# 400amp Service, Derate for a 4wire system



## Wirenuts1 (Jan 23, 2009)

Hello everyone,I am Estimating my first 400amp, 3 phase, (4 Wire) system.When looking at table 310.16 those values are for a MAXIMUM of 3 Current Carrying conductors in a conduit.With 3 phase you have 4 wires. In the code it also says you have to derate those values by 80%....The question is, I keep reading all kinds of wierd numbers in the forum and there not makeing sense according to whats written in the code.


----------



## Bob Badger (Apr 19, 2009)

Unless this supplies 50% or more non-liner load you will not have to count the neutral as a current carrying conductor.


----------



## 480sparky (Sep 20, 2007)

Take the type of conductor you are using, find it's ampacity in T310.16, and multiply that by 0.8.


----------



## electures (Oct 23, 2008)

Wirenuts1 said:


> Hello everyone,I am Estimating my first 400amp, 3 phase, (4 Wire) system.When looking at table 310.16 those values are for a MAXIMUM of 3 Current Carrying conductors in a conduit.With 3 phase you have 4 wires. In the code it also says you have to derate those values by 80%....The question is, I keep reading all kinds of wierd numbers in the forum and there not makeing sense according to whats written in the code.


310.15(B)(4)(c) reads;

(c) On a 4-wire, 3-phase wye circuit *where the major portion of the load consists of nonlinear loads*, harmonic currents are present in the neutral conductor; the neutral conductor shall therefore be considered a current-carrying conductor.​

If a major portion of the load is nonlinear the the neutral is considered current carrying and derating factors shall be applied. The values in 310.16 have to be multiplied by 80%.

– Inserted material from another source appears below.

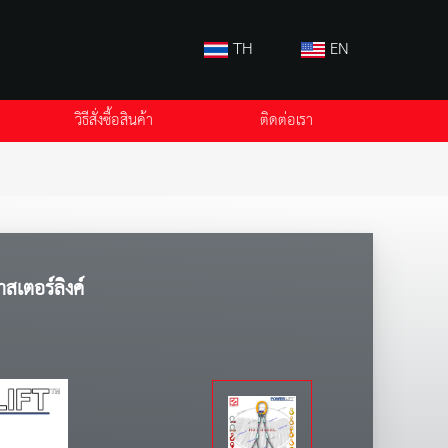
TH
EN
วิธีสั่งซื้อสินค้า
ติดต่อเรา
สเตอร์ลิงค์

700 KCMIL CU is rated at 368A and will work for the ungrounded feeders as long as the calculated load does not exceed 368A. The grounded circuit conductor has to be sized for the calculated load. Then the ampacities in 310.16 have to be derated by 80%.​ 
L8R, Kevin​


----------



## DipsyDoodleDandy (Dec 21, 2009)

*Building*

What type/use building you have there Wirenuts?


----------



## Bob Badger (Apr 19, 2009)

DipsyDoodleDandy said:


> What type/use building you have there Wirenuts?


Unless the building is literally a server farm the majority of the load will not be non-linear.


----------



## DipsyDoodleDandy (Dec 21, 2009)

*Lights*

If it's a Marijuana producing facility your probably 50.000001 or more nonlinear and you'll have to count, if not, you probably won't. That's how I analgolize it.


----------



## electures (Oct 23, 2008)

Computers, solid state ballasts, switching power supplies are some examples of non-linear loads. The sort of stuff found in large commercial building.


----------



## Dennis Alwon (May 9, 2009)

electures said:


> Computers, solid state ballasts, switching power supplies are some examples of non-linear loads. The sort of stuff found in large commercial building.


Yes, but I would add that it is a rare occurrence to see the non linear loads equal more than 50% of the loads of the service.


----------



## electures (Oct 23, 2008)

Dennis Alwon said:


> Yes, but I would add that it is a rare occurrence to see the non linear loads equal more than 50% of the loads of the service.


No arguement here.:no:


----------